Injured Preston, Md., Farmer Gives Back to His Rescuers

2/9/2013 7:00 AM
By Ann Wilmer Maryland Correspondent

On Dec. 3, Greg Turner of Preston, Md., almost became a statistic: one of the 26.1 per 100,000 U.S. farmers and farm workers who die from a work-related injury each year.

Instead, he will be the inspiration for a benefit dinner March 9 to raise funds for the rescue services that helped saved his life.

Turner was electrocuted on his farm, two miles outside of Preston, when the downspout being removed from his grain storage facility hit power lines as the crane operator swung it to one side.

Turner, who had just walked over to see how they were coming with the job, was leaning against the crane. The electricity passed through his body and blew a hole in the sole of his work boot. His heart stopped beating, but his other injuries were minor.

“Next thing it was lights out,” Turner said.

He woke up in the ambulance on the way to the hospital. It was later that he learned about the miracles that saved his live.

The crane operator was trained in CPR as a Boy Scout. His training kicked in and he administered CPR until the rescue squad arrived roughly two minutes later.

Turner said he’s grateful to the crane operator, who prefers not to be named a hero. And he’s grateful for the automated external defibrillator (AED) machine EMTs used to stabilize him.

“I was clinically dead and they brought me back,” he said. “And the emergency personnel at Easton Hospital were top shelf.”

The Preston Volunteer Fire Company is all-volunteer, except for one staff EMT. Turner said he has always been proud to support them because they are important to the community, but he never expected to find out just how valuable.

At the start of deer season many of the local volunteer firemen had taken the day off. Thankfully, a few of them were sitting around drinking coffee at the firehouse when the call came in. It enabled them to respond quickly, and that quick response time saved his life.

The firemen rushed him to Easton Hospital where he was treated successfully. By late January, Turner was hauling corn again and working on his farm. His doctors sent him to University of Maryland Hospital for an advanced electrical study to determine if he could continue as before without a pacemaker. He got a clean bill of health. His heart was back to normal.

One might think such accidents rarely happen - the story of Turner’s injury even made the trade press in the United Kingdom - but agriculture ranks among the most hazardous industries. Farmers are at high risk for both fatal and nonfatal injuries. In 2010, more than 1.8 million full-time workers were employed in production agriculture in the U.S. , according to the Centers for Disease Control and Prevention. During that same year, 476 farmers and farm workers died from a work-related injury.

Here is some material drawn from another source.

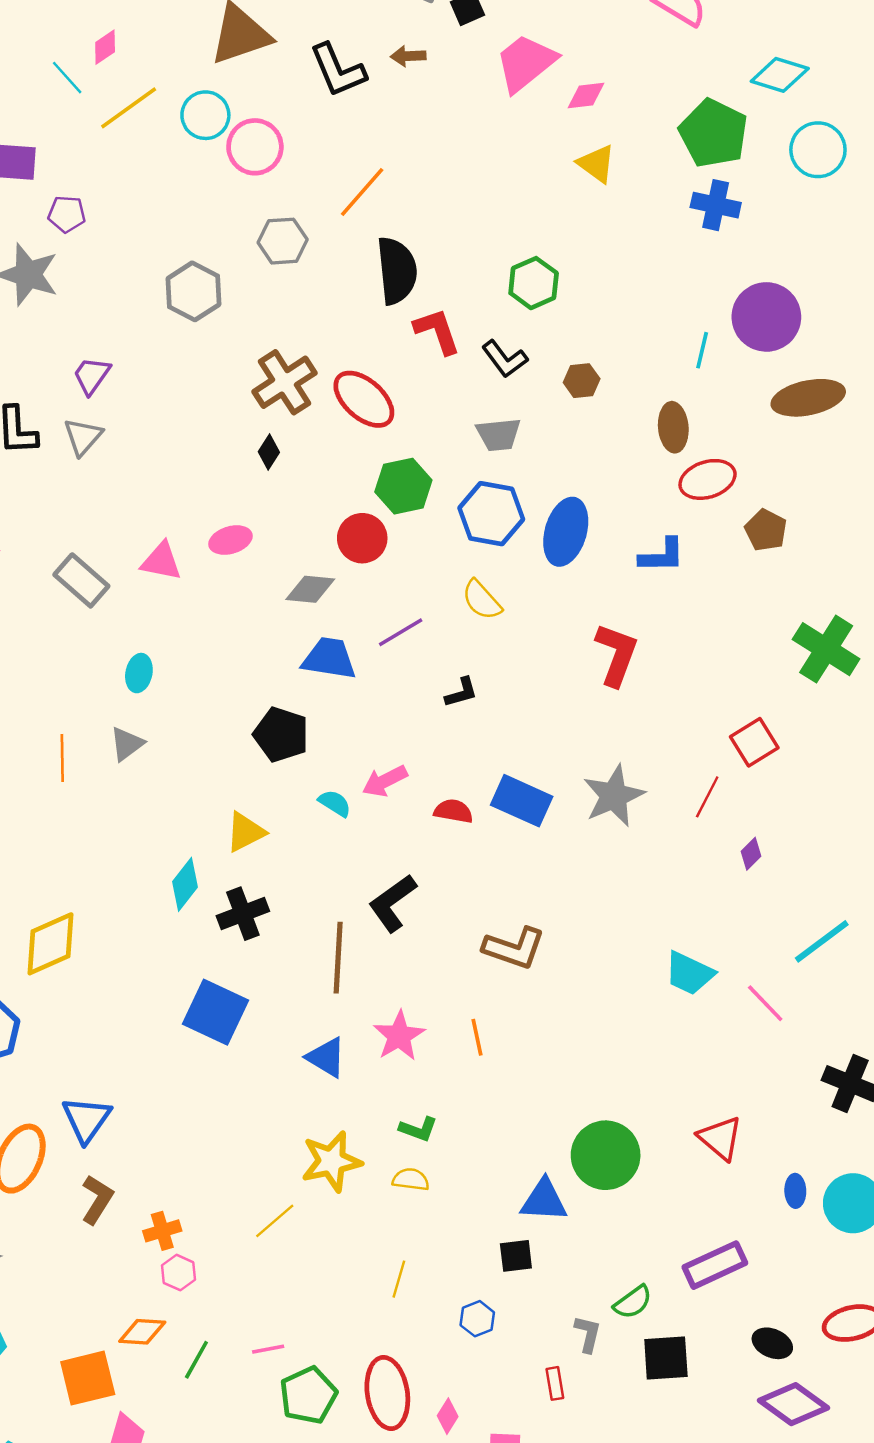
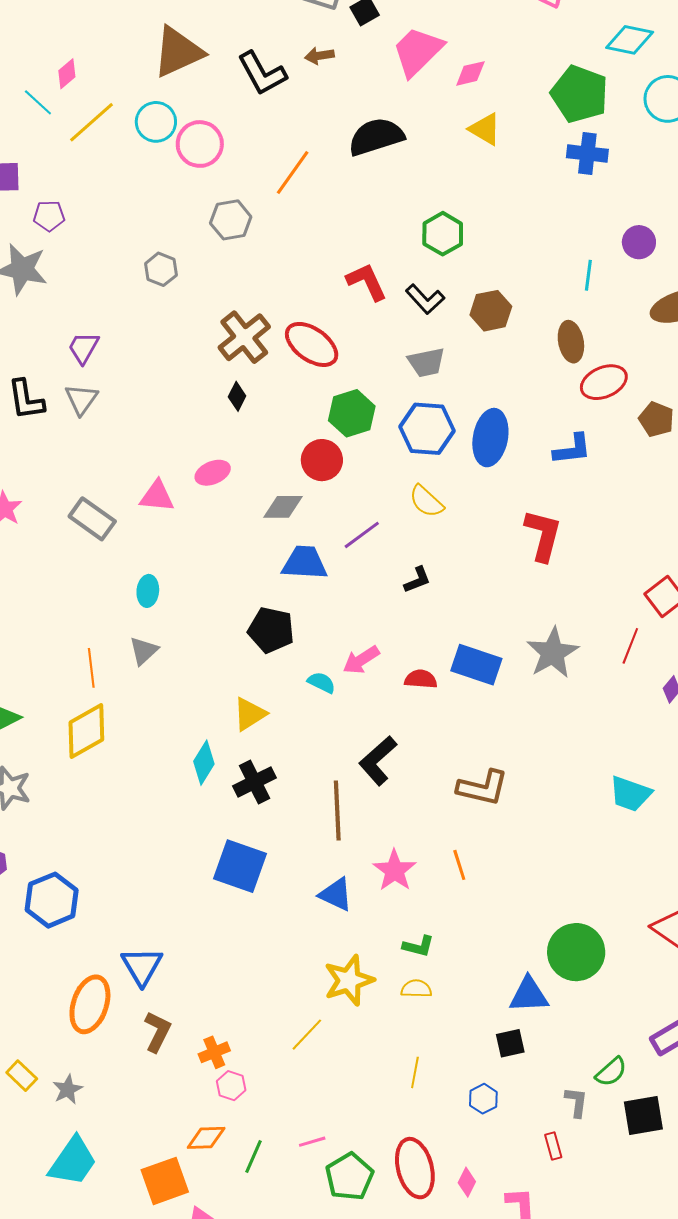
black semicircle: (397, 271) -> (376, 137), moved, turned -96
gray hexagon: (193, 291) -> (161, 269), size x0.7
purple circle: (766, 317) -> (639, 242), size x0.6
brown hexagon: (582, 381) -> (491, 311), size x1.4
yellow diamond: (50, 944) -> (86, 731), moved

In 2009, the last year that the Maryland Department of Labor and Industry collected statistics, 31 Maryland workers were injured as the result of contact with electricity while on the job. None of them were engaged in farming. However, 62 farm workers in the U.S. are electrocuted annually.

Michael Wolf, agricultural safety branch chairman for the American Society of Safety Engineers, pointed to a colleague’s presentation about farm injuries, specifically electrocution, which stated: “The most common causes are portable grain augers, oversized wagons, large combines, irrigation pipe and other tall equipment that contact overhead power lines.”

This probably comes as no surprise to Turner, who said he was struck by lightning once before while working on the farm. Although it knocked him over, he was not injured, he said.

Turner said he knows he is a lucky man and he is eager to use his experience to help guarantee that the fire department will continue to provide care to his neighbors in Preston.

“The fire company is good bunch of people, some are farmers. I never had time to join, but anything I can do to help them, I want to do,” he said.

Since the local fire company bought 10 acres to allow for future expansion, Turner has planted, cultivated and harvested the acreage every year, along with his own land, and turned over the proceeds from whatever crop he grows there to the fire department. It’s his way of giving back to the community.

After his most recent brush with death, Turner agreed to put his name on a community fundraiser to benefit the fire company’s equipment fund.

The benefit dinner will be held at 6 p.m. Saturday, March 9, at the fire hall. The goal is to raise $15,000 for CPR equipment for the local ambulance company. Tickets are $50 per person, which includes a full-course meal of roast beef, turkey, green beans, potatoes, coleslaw, rolls and dessert. A silent auction will follow.

Among the fire company personnel that played a part in rescuing Turner are: Marie Wilson, Mike Bradley, David Wielgosz, Troy Plutschak, Chris Pentz, Jeff Covey, A.J. Plutschak and Brian Milligan.